China douses diplomatic fires in eventful year – but one still smoulders
China is papering over its diplomatic cracks in readiness for a key Communist Party congress but one problem refuses to be swept under the carpet

When US Secretary of State Rex Tillerson touched down in China last week, there was really only one burning question on Beijing’s diplomatic minds: what to do about North Korea’s “rocket man” Kim Jong-un.
With less than three weeks to go until the Communist Party’s national congress, all hands are on deck in the capital and throughout the country to ensure the gathering goes without a hitch. That means papering over potential conflicts abroad to ensure nothing detracts from the highly choreographed show at home.
To that end, Beijing has tamped down border tensions with India and mended fences with Singapore.

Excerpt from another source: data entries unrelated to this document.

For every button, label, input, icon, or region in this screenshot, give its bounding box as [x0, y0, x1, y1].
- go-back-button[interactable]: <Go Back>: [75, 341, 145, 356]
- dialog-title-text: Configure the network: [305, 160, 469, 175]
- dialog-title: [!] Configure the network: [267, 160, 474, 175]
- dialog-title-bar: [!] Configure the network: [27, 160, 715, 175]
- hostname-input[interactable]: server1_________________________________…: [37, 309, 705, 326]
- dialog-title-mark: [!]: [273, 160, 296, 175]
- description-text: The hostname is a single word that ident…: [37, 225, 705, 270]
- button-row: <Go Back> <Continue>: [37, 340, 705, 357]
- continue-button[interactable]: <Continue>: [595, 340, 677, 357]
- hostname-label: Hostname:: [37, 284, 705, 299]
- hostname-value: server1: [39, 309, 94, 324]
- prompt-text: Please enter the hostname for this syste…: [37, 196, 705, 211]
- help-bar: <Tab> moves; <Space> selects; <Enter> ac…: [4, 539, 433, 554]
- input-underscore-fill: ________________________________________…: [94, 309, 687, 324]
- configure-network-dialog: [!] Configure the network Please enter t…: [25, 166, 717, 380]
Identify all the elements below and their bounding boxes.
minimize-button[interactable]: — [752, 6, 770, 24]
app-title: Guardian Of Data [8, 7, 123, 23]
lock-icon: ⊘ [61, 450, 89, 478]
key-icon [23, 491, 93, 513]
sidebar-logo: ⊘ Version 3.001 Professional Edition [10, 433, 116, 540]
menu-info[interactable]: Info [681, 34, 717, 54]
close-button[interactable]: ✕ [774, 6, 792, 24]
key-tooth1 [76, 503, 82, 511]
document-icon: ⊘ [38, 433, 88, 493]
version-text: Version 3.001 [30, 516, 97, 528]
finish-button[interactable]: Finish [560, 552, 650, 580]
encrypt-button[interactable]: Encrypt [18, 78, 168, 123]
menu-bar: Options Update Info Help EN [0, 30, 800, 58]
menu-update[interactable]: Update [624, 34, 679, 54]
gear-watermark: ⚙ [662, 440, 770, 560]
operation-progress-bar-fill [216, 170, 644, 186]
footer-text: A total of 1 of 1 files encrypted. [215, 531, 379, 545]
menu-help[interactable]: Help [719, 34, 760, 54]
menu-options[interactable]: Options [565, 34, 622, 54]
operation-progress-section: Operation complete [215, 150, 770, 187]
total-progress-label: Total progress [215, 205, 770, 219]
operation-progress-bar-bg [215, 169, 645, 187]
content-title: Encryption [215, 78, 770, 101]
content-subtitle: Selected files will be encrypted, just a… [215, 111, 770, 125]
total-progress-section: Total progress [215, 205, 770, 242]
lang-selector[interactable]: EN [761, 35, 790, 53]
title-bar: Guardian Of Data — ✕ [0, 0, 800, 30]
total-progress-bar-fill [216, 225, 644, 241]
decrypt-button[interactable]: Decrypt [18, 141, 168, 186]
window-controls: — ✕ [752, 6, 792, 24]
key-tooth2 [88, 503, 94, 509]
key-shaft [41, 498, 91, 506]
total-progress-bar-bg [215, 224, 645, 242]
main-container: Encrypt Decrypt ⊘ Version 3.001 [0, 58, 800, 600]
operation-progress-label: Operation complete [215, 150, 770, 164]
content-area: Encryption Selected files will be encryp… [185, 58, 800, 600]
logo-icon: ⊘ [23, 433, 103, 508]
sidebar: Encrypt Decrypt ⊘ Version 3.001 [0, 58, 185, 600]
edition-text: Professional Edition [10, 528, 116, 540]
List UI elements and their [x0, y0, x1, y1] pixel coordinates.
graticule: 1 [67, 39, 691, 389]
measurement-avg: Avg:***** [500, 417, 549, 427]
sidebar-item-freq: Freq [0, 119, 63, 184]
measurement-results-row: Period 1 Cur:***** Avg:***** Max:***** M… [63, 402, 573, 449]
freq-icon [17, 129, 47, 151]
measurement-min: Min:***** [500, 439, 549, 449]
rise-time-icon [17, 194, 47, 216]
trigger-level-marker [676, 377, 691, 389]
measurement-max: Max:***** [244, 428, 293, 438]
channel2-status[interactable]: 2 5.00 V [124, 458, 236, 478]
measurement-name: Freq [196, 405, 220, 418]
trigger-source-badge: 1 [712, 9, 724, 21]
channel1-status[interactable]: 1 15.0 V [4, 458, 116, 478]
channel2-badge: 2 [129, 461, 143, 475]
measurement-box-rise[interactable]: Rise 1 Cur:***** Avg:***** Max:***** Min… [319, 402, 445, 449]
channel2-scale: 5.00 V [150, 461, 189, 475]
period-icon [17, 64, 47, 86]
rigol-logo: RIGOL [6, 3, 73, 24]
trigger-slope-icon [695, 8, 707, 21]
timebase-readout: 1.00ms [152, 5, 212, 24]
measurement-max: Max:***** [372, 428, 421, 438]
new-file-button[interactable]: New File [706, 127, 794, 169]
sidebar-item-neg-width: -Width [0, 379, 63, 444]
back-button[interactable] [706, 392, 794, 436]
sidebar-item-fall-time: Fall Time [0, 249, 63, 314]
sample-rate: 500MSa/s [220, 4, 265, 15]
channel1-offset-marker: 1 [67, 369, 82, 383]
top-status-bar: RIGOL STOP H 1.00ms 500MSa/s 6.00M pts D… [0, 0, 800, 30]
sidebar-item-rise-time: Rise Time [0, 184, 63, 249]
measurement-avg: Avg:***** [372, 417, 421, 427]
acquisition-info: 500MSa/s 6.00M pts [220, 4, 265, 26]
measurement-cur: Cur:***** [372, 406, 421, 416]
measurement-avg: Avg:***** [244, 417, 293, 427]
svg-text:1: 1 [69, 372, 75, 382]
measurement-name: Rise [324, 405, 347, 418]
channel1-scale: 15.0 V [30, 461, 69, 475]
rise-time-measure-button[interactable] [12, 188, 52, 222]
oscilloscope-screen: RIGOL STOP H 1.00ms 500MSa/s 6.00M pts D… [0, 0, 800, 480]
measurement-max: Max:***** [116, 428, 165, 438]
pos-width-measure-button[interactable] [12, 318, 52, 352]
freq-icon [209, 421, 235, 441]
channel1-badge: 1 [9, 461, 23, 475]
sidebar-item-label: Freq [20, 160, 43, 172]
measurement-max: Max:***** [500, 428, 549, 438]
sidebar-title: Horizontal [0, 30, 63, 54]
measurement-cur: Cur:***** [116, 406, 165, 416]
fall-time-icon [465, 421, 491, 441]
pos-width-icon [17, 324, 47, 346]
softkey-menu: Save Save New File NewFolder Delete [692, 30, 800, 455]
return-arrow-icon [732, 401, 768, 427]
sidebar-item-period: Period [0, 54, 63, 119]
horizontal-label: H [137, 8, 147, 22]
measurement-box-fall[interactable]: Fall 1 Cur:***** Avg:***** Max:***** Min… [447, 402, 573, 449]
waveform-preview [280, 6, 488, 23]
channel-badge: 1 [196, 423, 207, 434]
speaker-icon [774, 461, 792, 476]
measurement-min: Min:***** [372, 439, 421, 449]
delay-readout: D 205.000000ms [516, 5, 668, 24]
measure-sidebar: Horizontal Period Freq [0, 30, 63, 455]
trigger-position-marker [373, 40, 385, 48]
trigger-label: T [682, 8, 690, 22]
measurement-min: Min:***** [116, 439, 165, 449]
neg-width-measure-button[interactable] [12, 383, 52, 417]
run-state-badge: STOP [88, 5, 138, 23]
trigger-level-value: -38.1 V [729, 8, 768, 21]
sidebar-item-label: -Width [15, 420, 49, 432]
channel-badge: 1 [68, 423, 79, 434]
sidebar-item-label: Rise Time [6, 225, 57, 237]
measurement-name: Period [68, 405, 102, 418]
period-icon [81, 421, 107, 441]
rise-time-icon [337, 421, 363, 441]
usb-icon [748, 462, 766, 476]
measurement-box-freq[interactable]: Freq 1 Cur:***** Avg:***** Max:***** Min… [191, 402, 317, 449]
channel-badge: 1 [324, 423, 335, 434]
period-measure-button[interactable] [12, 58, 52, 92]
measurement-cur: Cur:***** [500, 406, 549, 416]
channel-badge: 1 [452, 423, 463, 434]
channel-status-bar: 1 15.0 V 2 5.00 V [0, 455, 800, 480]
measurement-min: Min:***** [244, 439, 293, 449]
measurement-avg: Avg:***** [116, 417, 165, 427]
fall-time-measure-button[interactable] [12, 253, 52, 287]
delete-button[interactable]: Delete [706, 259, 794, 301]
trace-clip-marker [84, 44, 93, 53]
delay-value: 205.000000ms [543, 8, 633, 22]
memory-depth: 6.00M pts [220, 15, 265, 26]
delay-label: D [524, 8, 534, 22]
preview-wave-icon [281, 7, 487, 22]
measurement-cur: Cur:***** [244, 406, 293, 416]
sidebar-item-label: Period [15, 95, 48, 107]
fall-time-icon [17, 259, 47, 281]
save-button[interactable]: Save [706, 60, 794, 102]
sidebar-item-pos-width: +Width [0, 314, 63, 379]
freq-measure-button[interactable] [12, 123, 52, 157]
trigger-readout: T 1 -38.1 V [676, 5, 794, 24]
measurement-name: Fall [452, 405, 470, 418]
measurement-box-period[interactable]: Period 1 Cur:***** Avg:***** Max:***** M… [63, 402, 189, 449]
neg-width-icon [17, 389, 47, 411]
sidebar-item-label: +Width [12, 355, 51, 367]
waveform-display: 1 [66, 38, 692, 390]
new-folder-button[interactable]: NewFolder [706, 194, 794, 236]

It has hosted a grand summit for its Belt and Road Initiative in May, and another summit of emerging market economies in September.
But one big knot in diplomatic ties refuses to come loose: the nuclear crisis on the Korean peninsula.
Kim has showed that he is willing and able to upstage China at key moments, mostly recently detonating what North Korea said was a hydrogen bomb just as Chinese President Xi Jinping played host to the leaders of four other major emerging economies at a BRICS summit in Xiamen in early September.
The Kim question has grown to eclipse all others between the world’s two biggest economies, raising uncertainties that are compounded by the unpredictability of US President Donald Trump.